The rankings of some states come as no surprise. States like Idaho and Indiana rank high in economic and personal freedom. Southern states like South Carolina and Georgia rank lower in personal freedom than Midwestern states. Other states like Maryland, Rhode Island, and New Jersey rank lower in all categories. Not surprisingly, New York ranks as the "least free" state in the nation.
While it seems obvious California would rank where it did in terms of economic policies (44th) the study said it also "aggressively interferes in the personal lives of its citizens," ranking 47th in overall freedom. (Perhaps Hollywood elites should jump on that bandwagon and do some good with their millions.) Alaska came in number one on personal freedom but 47th in economic freedom.

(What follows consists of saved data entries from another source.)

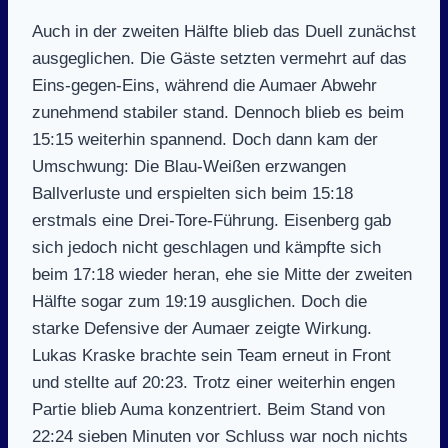
Auch in der zweiten Hälfte blieb das Duell zunächst
ausgeglichen. Die Gäste setzten vermehrt auf das
Eins-gegen-Eins, während die Aumaer Abwehr
zunehmend stabiler stand. Dennoch blieb es beim
15:15 weiterhin spannend. Doch dann kam der
Umschwung: Die Blau-Weißen erzwangen
Ballverluste und erspielten sich beim 15:18
erstmals eine Drei-Tore-Führung. Eisenberg gab
sich jedoch nicht geschlagen und kämpfte sich
beim 17:18 wieder heran, ehe sie Mitte der zweiten
Hälfte sogar zum 19:19 ausglichen. Doch die
starke Defensive der Aumaer zeigte Wirkung.
Lukas Kraske brachte sein Team erneut in Front
und stellte auf 20:23. Trotz einer weiterhin engen
Partie blieb Auma konzentriert. Beim Stand von
22:24 sieben Minuten vor Schluss war noch nichts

Michigan of all places, had the least amount of regulatory policies in the country. Maine ranks second best on personal freedom, but comes in second worst on economic freedom. These states seem to contradict their reputation.
The temptation is to assume states and their rankings complement their political leanings: All blue states will rank low in personal and economic freedoms and red states, the opposite. For many states, this doesn't appear to be the case and raises some interesting questions about where politics -- a free sport -- comes into play with the numbers game of economics.
Conservatives, for example, were at Colorado's political helm for many years and could take credit for its ranking as the second most free in the country. Using this logic, it would make sense that Colorado is freer than Maryland or New York, states overrun with Democrat legislatures and governors. While it's true Colorado is more free than those two East Coast states, the study seems to contradict that a political party dictates its "free-ness." Continuing towards the Midwest, the report says: "Despite frequently electing politicians who do not seem very interested in preserving freedom, Iowa's policies are fairly freedom friendly." Massachusetts is home to John Kerry and Ted Kennedy but ranks higher on economic freedom than personal freedom. Missouri, a state rife with political scandals, ranks higher on personal and economic freedoms than one would think.
Still, there are explanations for this perceived dichotomy. The scholars did not take into account some tricky issues like abortion, citing the obvious challenge for true libertarians to decide who has the rights -- the mother or the fetus. They also believe some states have come to restrict freedom because they have been "responding more to interest group pressures and politicians' self-interest than to citizens' most strongly held preferences."
The scholars explain some of this with a graph that shows the relationship between the percentage a state voted for John Kerry in 2004 and its scores on economic, personal, and overall freedom. "[T]he relationship between ideology and personal freedom is flat, reflecting the propensity of liberal and conservative states to protect certain freedoms but not others […] In short, moderate states are no less or more free than conservative states, but liberal states do tend to be less free, particularly on economic issues." A liberal state might on one hand be willing to legalize medical marijuana, which would make it freer personally, but it would have a more restrictive tax code, which would make it less free economically. A more conservative state might ban medical marijuana but would tax citizens less so they are more free economically and overall, but less free personally.
If you're looking to move and wondering which state might best accommodate your lifestyle choices, this study could be a good starting point. But beware, if you want to live in the freest of the free, you'll have company. The study concluded Americans "are attracted to freedom for its own sake, not just for the economic benefits." However, if you're stuck for a while and reading this from your laptop on a beach in California, don't despair: Not only have you got the surf, you've still got more freedom than your neighbors around the world. "Even New York provides a much freer environment for the individual than the majority of countries. There are no Burmas or Zimbabwes among the American states."